RuEn

Соната для отличных инструментов

В природе нет, наверное, более банального, напыщенного и бессмысленного вопроса, чем вопрос о природе счастья. Он отлично подходит для девичьих альбомов, но задать его вслух, а тем более попытаться на него ответить — настоящий mauvais ton.
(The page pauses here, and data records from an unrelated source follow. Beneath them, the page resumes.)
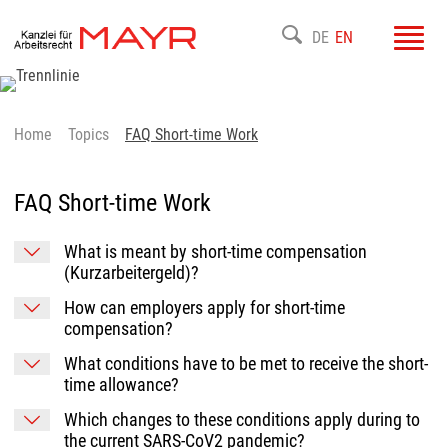
Toggl
DE
EN
navig
Home
Topics
FAQ Short-time Work
FAQ Short-time Work
What is meant by short-time compensation
(Kurzarbeitergeld)?
How can employers apply for short-time
compensation?
What conditions have to be met to receive the short-
time allowance?
Which changes to these conditions apply during to
the current SARS-CoV2 pandemic?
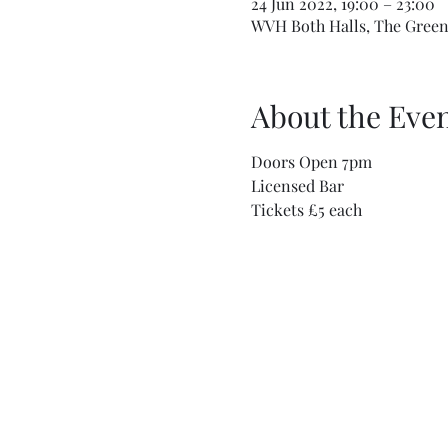
24 Jun 2022, 19:00 – 23:00
WVH Both Halls, The Green,
About the Eve
Doors Open 7pm
Licensed Bar
Tickets £5 each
Петр Фоменко не боится впасть в дурной тон. В своей лаборатории счастья, расположившейся у метро «Кутузовская», он тоскливо вглядывается в то, что невыразимо словами, в то, что никак нельзя почувствовать на ощупь. Всего несколько месяцев назад вышел его спектакль «Одна абсолютно счастливая деревня» по прозе советского писателя Бориса Вахтина. Потом стало известно, что вот-вот появится «Семейное счастие» — инсценировка раннего романа Льва Толстого. Сравнивать Бориса Вахтина с Львом Толстым было бы глупо, но тем не менее эти два спектакля то ли сами собой, то ли по воле режиссера сложились в настоящую дилогию. В дилогию о счастье.
Природу счастья нельзя выразить словом, но можно дать почувствовать в музыке. Именно это и делает Фоменко в своих театральных исследованиях. И если «Одна абсолютно счастливая деревня» была уподоблена кем-то из персонажей спектакля «одной довольно долгой песне», то «Семейное счастие» по своей строгой камерной форме, конечно же, соответствует фортепьянной сонате.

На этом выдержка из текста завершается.